The 34-year-old has been a regular on the international judo scene for well over a decade and during that time, has seen both the extreme highs as well as the real lows elite sport can throw up.

Winning Commonwealth Games gold on home soil at Glasgow 2014 was undoubtedly a highlight but missing out on qualification for both the London 2012 and the Rio 2016 Olympics by a mere whisker were disappointments which were not easy to overcome. Add to that a number of serious and potentially career-threatening injuries and it is safe to say the Scot has been through the mill throughout the course of her career.

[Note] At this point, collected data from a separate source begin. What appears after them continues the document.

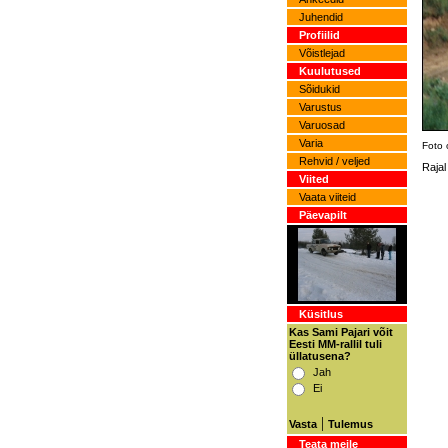
Juhendid
Profiilid
Võistlejad
Kuulutused
Sõidukid
Varustus
Varuosad
Varia
Foto 
Rehvid / veljed
Rajal
Viited
Vaata viiteid
Päevapilt
Küsitlus
Kas Sami Pajari võit
Eesti MM-rallil tuli
üllatusena?
Jah
Ei
|
Vasta
Tulemus
Teata meile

However, Adlington is nothing if not resilient. The heavyweight may have been knocked down numerous times but on each and every occasion, she has got back up to fight another day.

At the turn of 2020, it seemed Adlington was on track to finally fulfill her life-long ambition of becoming an Olympian. She was in a strong position to secure a qualification spot for Team GB for Tokyo 2020 but, as is all too familiar to the Edinburgh-based judoka, a spanner was to be thrown into the works.

Having had an almost entirely injury-free Olympic cycle, when competing at the end of last year, Adlington tore her ACL. While far from ideal, she still believed she had plenty of time to make sure she would be on the plane to Tokyo. However, at an event in Paris in February, Adlington tore her hamstring in two places, with this injury’s timing bringing far more anxiety but despite this, it appeared Adlington was on the verge of making her first Olympic team.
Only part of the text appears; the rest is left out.